И вот, после дебюта Кратохвила в виде рассказов «Деревня» [1], советский читатель получает стержневое произведение писателя — «Истоки», произведение, которое зарождалось и зрело долгие годы, ибо оно вобрало в себя весь человеческий и писательский опыт автора; произведение, по которому можно судить о величественности задуманной романной конструкции, шедевр писателя — хотя и незавершенный.
Если читатель будет читать эту книгу как законченное целое, не зная, что она — всего лишь пролог к эпопее, окончить которую помешала Кратохвилу безвременная гибель в нацистском концлагере, — то «Истоки», пожалуй, могут вызвать у него много сомнений и даже недоумение. Поэтому я хотел бы снабдить эту книгу, перед тем как она попадет к читателю, хотя бы кратким путеводителем по жизни и творчеству одной из самых замечательных и чистых личностей социалистического культурного фронта довоенной Чехословакии [2], а затем и изложением творческого замысла автора, оставшегося неосуществленным.
Ярослав Кратохвил — принадлежит ко второй волне того поколения в литературе, которое чешский критик-марксист Бедржих Вацлавек в своей книге «Чешская литература XX века» называет предвоенным, или иногда еще — промежуточным поколением [3]. Это — поколение чешских поэтов и прозаиков, родившихся в восьмидесятые годы и вступавших в литературу в начале нового столетия, то есть «в переходную историческую эпоху, когда развитие капиталистической организации общества достигает вершины и готовится катастрофа мировой войны» (Вацлавек). Художники этой группы встали в оппозицию к индивидуализму, изощренности предшествующего поколения символистов, ища новые средства приближения литературы к жизни. Они живо интересовались социальными проблемами; одни ударились в этический анархизм, другие через заросли реформизма пробивались к пониманию научного социализма. Большинству из них пришлось прежде всего «вести жестокую борьбу за утверждение собственной личности, что ослабило силу их натиска, и они сравнительно поздно смогли приступить к собственному творчеству…»
Решающим, однако, было их «отвращение к литературе ради литературы. Не литература была их целью, но — жизнь»… Эти поиски «живых функций литературы» очень точно выразил, — ссылаюсь на Вацлавека, — один из писателей этого поколения, Иржи Маген: «Литература есть великое жертвоприношение. Все, что лишь кажется великой жертвой, — фальшиво».
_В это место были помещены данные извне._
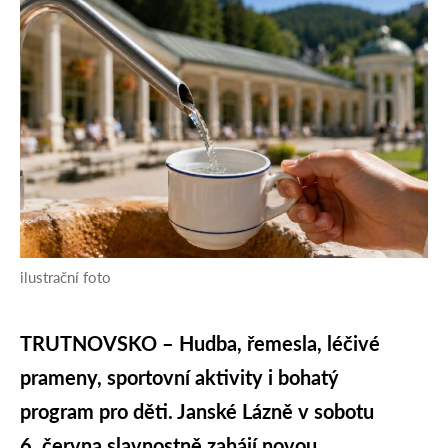
ilustrační foto
TRUTNOVSKO – Hudba, řemesla, léčivé
prameny, sportovní aktivity i bohatý
program pro děti. Janské Lázně v sobotu
6. června slavnostně zahájí novou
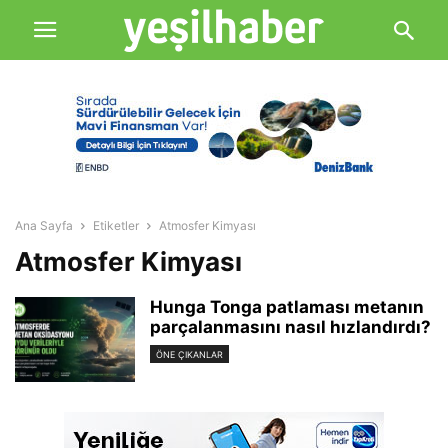
Ana Sayfa
Etiketler
Atmosfer Kimyası
Atmosfer Kimyası
Hunga Tonga patlaması metanın
parçalanmasını nasıl hızlandırdı?
ÖNE ÇIKANLAR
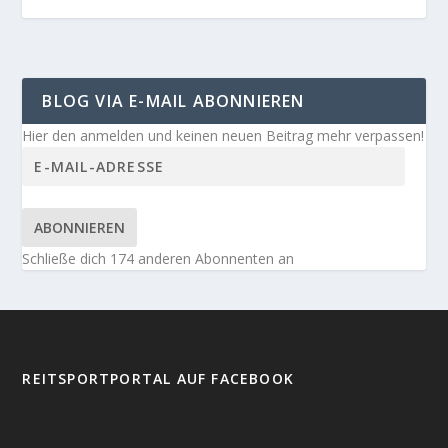
BLOG VIA E-MAIL ABONNIEREN
Hier den anmelden und keinen neuen Beitrag mehr verpassen!
ABONNIEREN
Schließe dich 174 anderen Abonnenten an
REITSPORTPORTAL AUF FACEBOOK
Мировая война, застигшая этих людей в самые плодотворные годы, «снова приостановила их творчество, да и события после переворота [4]… многих сбили с толку, они были затравлены, дезориентированы. Одни так и остались при своем индивидуалистическом созревании (Маген, Томан), преждевременно угадывая наступление осени (Шрамек), другие погибли на войне (Гельнер) либо трагическим образом — после нее (Тесноглидек), развились до исключительности (Гашек), и лишь, немногие нашли в новых условиях положительный выход (Нейман, Ольбрахт, Майорова)».
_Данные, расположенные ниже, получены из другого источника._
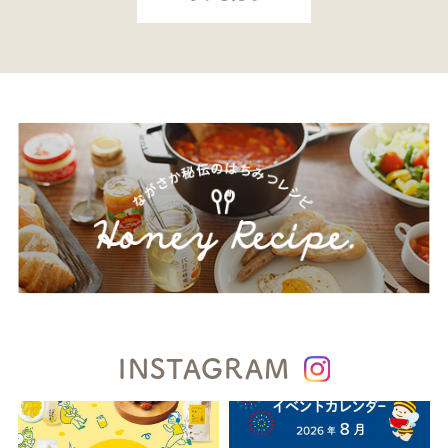
INSTAGRAM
К этим «немногим» принадлежит и Ярослав Кратохвил. Но каким мучительным, тяжким, сложным и при всем том захватывающим был процесс, сформовавший судьбу этого человека и художника!
Одно обстоятельство, отмеченное Вацлавеком, когда он характеризует общий удел всего этого поколения, особенно примечательно для Кратохвила: именно это самое непрестанное опоздание, задержки, нарушение плавного творческого размаха. Так, первые пять рассказов Кратохвила «Деревня» были написаны до войны, где-то в 1912–1913 годах, но увидели свет лишь одиннадцать лет спустя! Много позже Кратохвил с горьким юмором вспоминает об этом в одном интервью [5], называя свою «Деревню» «робким литературным зондом», изданным им только в 1924 году по той же, лишь слегка исправленной рукописи, которую ему «накануне войны» вернул издатель из своего «богатого склада, нечитаной, нетронутой и, кажется, даже не развязанной».
Эта книжка, плод глубокого знания деревни, — знания, полученного Кратохвилом благодаря его профессии [6], — выдержала испытание временем, потому что выходила за рамки обычного у нас в ту пору типа литературы о деревне. Он не идеализирует деревню, не воспринимает се как некую идиллию. Он подходит к ней и не как фольклорист, от которого нетронутые в своей естественности черты деревенской жизни заслоняют страшную ограниченность и пустоту «мира эгоистичных, отгородившихся от всего изб». Уже в этом первом произведении Кратохвила, которого Вацлавек очень точно называл «психологическим реалистом», Мария Пуйманова подметила особый «физиологизм и исповедничество», а в том, как автор «Деревни» «критикует изуродованную жизнь с раненой нежностью», она усмотрела его близость «к русской классической прозе».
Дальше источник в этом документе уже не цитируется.